Cette autre conception de l’aléa propre au contrat d’assurance vie de prévoyance qui emprunte, du point de vue de leur technique de gestion, aux opérations de capitalisation, avait été retenue par la Cour de cassation dans une série de quatre arrêts du 23 novembre 20041275.

Le contrat d’assurance vie est donc un contrat dont le but est patrimonial, et dont les stratégies sont fondées sur l’aléa comportant une stipulation pour autrui.

2621 Ceci étant rappelé, et eu égard à la mobilité croissante des Français, nous sommes désormais fréquemment confrontés au traitement de contrats comportant « un gène international ». Ce gène apparaît sous les traits d’un élément d’extranéité.

On peut être en présence d’un élément d’extranéité dès la souscription du contrat, mais il peut également apparaître en cours d’exécution du contrat. Ces éléments soulèvent, d’une part, des questions relatives au régime applicable au contrat, selon le lieu de résidence du souscripteur ou de l’assureur et, d’autre part, des questions relatives au régime fiscal du souscripteur ou du bénéficiaire au moment du rachat ou du dénouement.

Un contrat souscrit par un résident fiscal français auprès d’une compagnie française peut, suite au changement de résidence du souscripteur, être soumis à un élément d’extranéité s’il effectue des rachats alors qu’il est devenu entre-temps résident étranger. Il en serait de même en cas de dénouement du contrat suite à son décès. La souscription par un Français d’un contrat auprès d’une compagnie de droit étranger (par ex. : une compagnie luxembourgeoise ou suisse) introduit également un élément d’extranéité. Tel serait également le cas de la souscription par un non-résident d’un contrat auprès d’une compagnie de droit français.

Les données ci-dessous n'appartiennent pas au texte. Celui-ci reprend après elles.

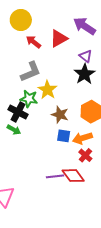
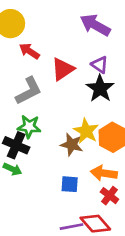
red triangle: (59, 38) -> (63, 69), moved
yellow star: (47, 90) -> (86, 131), moved
blue square: (64, 136) -> (70, 184), moved
orange arrow: (82, 138) -> (104, 173), turned 30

Ces différents éléments d’extranéité complexifient l’analyse des juristes et fiscalistes : en effet, quel droit faut-il appliquer ? Et la nationalité des parties a-t-elle une influence sur la loi applicable ?

Le contrat est-il valable ou attaquable et dans quel pays, avec quelle procédure ? Quelle sera l’imposition applicable lors du rachat ou du dénouement ? Le lieu de situation de la compagnie, ou du souscripteur, ou du bénéficiaire a-t-il une influence ? Faut-il payer des impôts dans plusieurs pays ? Tous les pays reconnaissent-ils l’assurance vie telle que nous la connaissons en France ? Peut-on attaquer une assurance vie contenant des éléments d’extranéité, notamment sur la théorie des primes manifestement exagérées ? Et comment la clause bénéficiaire démembrée va-t-elle être appliquée dans les autres pays ? Doit-on lors du dénouement du contrat préconiser une convention de quasi-usufruit ?

Il sera tenté ici de faire un état des lieux le plus exhaustif possible en apportant un maximum d’éclairage sur les solutions existantes. On étudiera ensuite les contrats de droit luxembourgeois. Il n’est plus possible de les ignorer, tant ils sont devenus attractifs. Enfin, on s’interrogera sur les actions judiciaires possibles à l’encontre d’un contrat d’assurance international.


1275) Cass. ch. mixte, 23 nov. 2004, nos 01-13.592, 02-11.352, 02-17.507 et 03-13.673 (arrêts nos 224, 225, 226 et 227).